Given entries Start Marker

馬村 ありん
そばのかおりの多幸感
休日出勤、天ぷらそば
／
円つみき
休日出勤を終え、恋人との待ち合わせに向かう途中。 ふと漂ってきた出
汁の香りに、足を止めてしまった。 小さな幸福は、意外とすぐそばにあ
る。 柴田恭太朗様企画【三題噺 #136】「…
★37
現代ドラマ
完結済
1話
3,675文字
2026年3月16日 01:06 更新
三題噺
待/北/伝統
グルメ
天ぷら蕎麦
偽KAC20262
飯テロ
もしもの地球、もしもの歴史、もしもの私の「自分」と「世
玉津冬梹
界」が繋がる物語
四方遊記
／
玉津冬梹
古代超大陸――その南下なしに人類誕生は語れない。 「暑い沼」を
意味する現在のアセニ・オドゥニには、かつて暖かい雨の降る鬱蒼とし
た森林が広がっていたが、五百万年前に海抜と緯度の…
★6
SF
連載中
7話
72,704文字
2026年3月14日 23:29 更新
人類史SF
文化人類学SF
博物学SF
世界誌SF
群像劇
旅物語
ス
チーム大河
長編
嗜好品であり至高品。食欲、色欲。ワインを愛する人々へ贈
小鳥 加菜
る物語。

Given entries End Marker
Given entries Start Marker

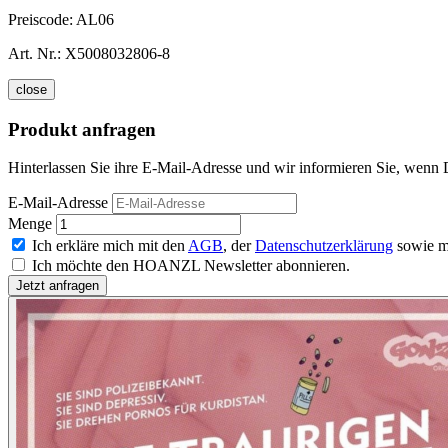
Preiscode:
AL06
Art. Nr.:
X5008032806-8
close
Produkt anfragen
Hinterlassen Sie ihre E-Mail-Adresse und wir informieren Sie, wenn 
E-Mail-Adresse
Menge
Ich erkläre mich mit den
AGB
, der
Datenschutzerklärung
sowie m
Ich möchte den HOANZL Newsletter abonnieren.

Given entries End Marker

▸ **Your objective**
In the records above, how many lines hold "Adresse"? Only the number is wanted.

▸ **Written response**
2